In 1816 Field accepted a commission as judge of the Supreme Court of Civil Jurisdiction of NSW, and arrived in Sydney on 24 February 1817, on board the female convict ship Lord Melville. Governor Lachlan Macquarie was, at first, impressed with Field, though he later had cause to amend that impression.

== Writing life ==

In 1819 he published First Fruits of Australian Poetry, the first volume of verse printed and issued in Australia. The volume consisted of only nine pages and two long poems: "Botany-Bay Flowers" and "The Kangaroo". The work was re-issued in 1823 with three added poems.

After he had returned to England, Field edited Geographical Memoirs on New South Wales (1825) which, among other things, introduced new species of plants, such as Boronia anemonifolia A.Cunn.

== Gibraltar and later life ==

Field accepted the position of advocate-fiscal in Ceylon in December 1828. He was soon afterward appointed judge of the Court of Civil Pleas at Gibraltar. Field had a disagreement with the Gibraltar Governor, Sir William Houston, over the handling of a case involving a Spanish smuggler ship, the Guerrera. In 1841 he retired from his position due to ill health and returned to England.

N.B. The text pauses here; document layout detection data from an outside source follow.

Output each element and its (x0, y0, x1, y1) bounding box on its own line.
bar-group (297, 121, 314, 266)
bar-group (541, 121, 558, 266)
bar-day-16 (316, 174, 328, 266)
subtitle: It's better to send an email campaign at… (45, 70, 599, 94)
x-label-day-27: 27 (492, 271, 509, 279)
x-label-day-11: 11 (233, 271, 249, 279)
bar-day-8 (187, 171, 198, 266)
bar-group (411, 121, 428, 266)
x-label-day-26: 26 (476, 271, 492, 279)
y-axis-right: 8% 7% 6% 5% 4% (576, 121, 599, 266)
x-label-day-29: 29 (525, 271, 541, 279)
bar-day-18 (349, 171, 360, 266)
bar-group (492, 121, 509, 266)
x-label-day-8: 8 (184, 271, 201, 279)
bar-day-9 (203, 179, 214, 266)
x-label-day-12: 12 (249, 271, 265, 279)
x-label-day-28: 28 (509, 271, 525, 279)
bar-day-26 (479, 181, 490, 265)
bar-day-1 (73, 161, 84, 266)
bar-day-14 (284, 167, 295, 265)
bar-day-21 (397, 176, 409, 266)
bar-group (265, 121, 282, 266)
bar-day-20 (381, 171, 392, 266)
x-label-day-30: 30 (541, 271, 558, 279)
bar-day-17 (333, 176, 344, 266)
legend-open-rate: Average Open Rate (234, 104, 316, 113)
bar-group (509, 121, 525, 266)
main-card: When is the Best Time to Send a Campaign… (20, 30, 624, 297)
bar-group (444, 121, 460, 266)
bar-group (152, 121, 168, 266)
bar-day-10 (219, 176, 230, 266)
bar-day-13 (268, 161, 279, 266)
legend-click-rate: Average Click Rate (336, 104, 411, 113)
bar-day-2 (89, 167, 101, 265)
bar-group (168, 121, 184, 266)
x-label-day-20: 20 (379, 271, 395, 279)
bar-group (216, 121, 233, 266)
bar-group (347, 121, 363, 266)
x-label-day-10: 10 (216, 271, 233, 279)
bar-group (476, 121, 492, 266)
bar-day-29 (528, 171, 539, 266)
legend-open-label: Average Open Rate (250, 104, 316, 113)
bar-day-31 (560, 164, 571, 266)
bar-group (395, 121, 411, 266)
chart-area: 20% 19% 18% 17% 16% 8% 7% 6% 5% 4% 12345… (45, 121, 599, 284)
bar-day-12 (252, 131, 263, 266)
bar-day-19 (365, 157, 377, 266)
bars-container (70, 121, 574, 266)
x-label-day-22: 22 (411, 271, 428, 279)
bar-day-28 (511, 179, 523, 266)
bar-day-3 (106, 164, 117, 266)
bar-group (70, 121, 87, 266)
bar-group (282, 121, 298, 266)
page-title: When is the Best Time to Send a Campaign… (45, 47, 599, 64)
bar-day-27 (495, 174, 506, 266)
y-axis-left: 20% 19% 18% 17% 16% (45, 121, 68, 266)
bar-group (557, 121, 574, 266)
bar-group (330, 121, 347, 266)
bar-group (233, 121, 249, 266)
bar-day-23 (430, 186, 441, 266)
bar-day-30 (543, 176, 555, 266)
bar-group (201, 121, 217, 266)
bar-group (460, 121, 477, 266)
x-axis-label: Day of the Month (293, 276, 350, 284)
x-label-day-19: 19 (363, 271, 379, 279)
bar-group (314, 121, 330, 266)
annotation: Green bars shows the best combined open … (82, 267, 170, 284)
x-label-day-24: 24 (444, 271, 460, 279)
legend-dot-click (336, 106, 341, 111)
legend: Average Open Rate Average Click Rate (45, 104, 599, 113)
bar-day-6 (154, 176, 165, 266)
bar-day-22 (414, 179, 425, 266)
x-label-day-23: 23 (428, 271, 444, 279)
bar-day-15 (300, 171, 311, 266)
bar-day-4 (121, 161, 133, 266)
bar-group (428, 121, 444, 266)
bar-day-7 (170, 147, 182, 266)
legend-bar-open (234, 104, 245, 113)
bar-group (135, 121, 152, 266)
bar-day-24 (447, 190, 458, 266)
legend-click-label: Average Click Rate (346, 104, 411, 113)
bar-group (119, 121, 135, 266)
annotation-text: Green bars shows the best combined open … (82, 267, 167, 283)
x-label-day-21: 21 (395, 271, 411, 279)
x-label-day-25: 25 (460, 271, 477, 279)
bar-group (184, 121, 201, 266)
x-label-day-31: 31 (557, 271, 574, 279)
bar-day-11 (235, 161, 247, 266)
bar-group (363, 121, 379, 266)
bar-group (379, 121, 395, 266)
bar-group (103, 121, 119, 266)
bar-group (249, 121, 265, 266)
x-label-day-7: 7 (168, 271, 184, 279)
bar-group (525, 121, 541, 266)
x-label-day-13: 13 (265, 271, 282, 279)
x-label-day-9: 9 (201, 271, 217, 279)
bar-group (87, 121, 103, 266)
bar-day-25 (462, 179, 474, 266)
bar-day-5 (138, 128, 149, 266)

He died on 11 April 1846 at Torquay in Devon, survived by his wife (who died in 1878), there were no children.

== Works written ==

- First Fruits of Australian Poetry (1819), which contains:
  - "Botany-Bay Flowers" (1819)
  - "Kangaroo" (1819)
- "On Seeing the Bible Society's Map of the World" (1821)
- "On Affixing a Tablet to the Memory of Captain Cook, and Sir Joseph Banks, Against the Rock of Their First Landing in Botany Bay" (1822)
- "On Visiting the Spot Where Captain Cook, and Sir Joseph Banks, First Landed in Botany Bay" (1822)
- "On Reading the Controversy Between Lord Byron and Mr Bowles" (1823)
- Geographical Memoirs on New South Wales (editor), John Murray, UK, 1825
- Spanish Sketches (1841)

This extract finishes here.